God knows I have criticized modernity myself (for example, I find Ken Wilber’s writings fascinating). But here, it’s all so simplistic. Don’t forget that the most virulent critics of modernity are Osama Bin Laden and his associates. That should make you pause. And as to the noble savage: Mel Gibson’s Apocalypto shows us a different face of pre-industrial civilization. He exaggerates Mayan cruelty, you say? A caricature? Maybe, but no more than Avatar, and probably less naive.

Another faddish idea is borrowed from the Matrix: when riding horselike and giant birdlike creatures, the Na’vi plug their own tails into part of their mount’s body, which connects the rider’s and the mount’s energies and consciousness. The idea that in order to achieve total connectedness, one-ness - “mind-meld,” one just needs to find a plug and an outlet, seems to have great appeal among the electronic generation.

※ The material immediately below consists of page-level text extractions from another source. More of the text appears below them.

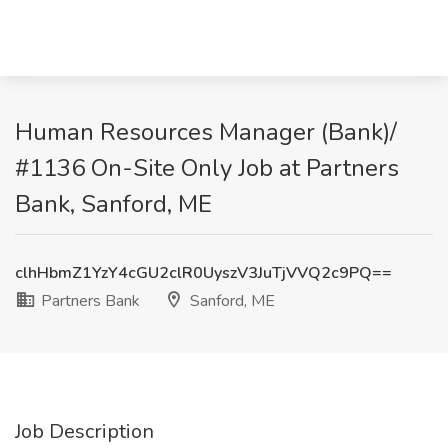
Human Resources Manager (Bank)/
#1136 On-Site Only Job at Partners
Bank, Sanford, ME
clhHbmZ1YzY4cGU2clR0UyszV3JuTjVVQ2c9PQ==
Partners Bank
Sanford, ME
Job Description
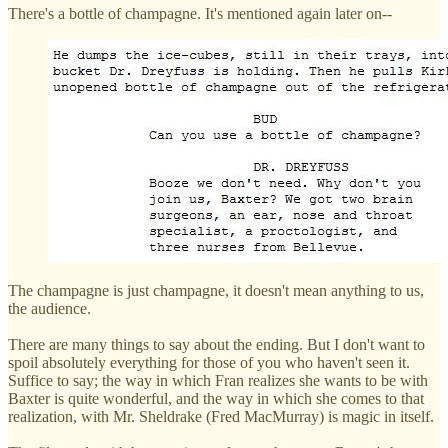
There's a bottle of champagne. It's mentioned again later on--
The champagne is just champagne, it doesn't mean anything to us,
the audience.
There are many things to say about the ending. But I don't want to
spoil absolutely everything for those of you who haven't seen it.
Suffice to say; the way in which Fran realizes she wants to be with
Baxter is quite wonderful, and the way in which she comes to that
realization, with Mr. Sheldrake (Fred MacMurray) is magic in itself.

The funny thing is that while reviewers recognize much of what I have just said, many of them still don’t get it: Take David Brooks who wrote on January 9 in the NY Times that the movie Avatar is an “offensive antique” (and he is not alone). He writes about what I call the Tarzan syndrome. He deplores the fact that in this movie, as so often in the past, it takes a white man to save the natives. According to him, then, Avatar is still patronizing, Eurocentric and racist. People like Brooks remain unable to shake their white guilt, and they will go to the end of the earth to be PC. The problem with this movie is not that it is racist. It’s that it is a cliche.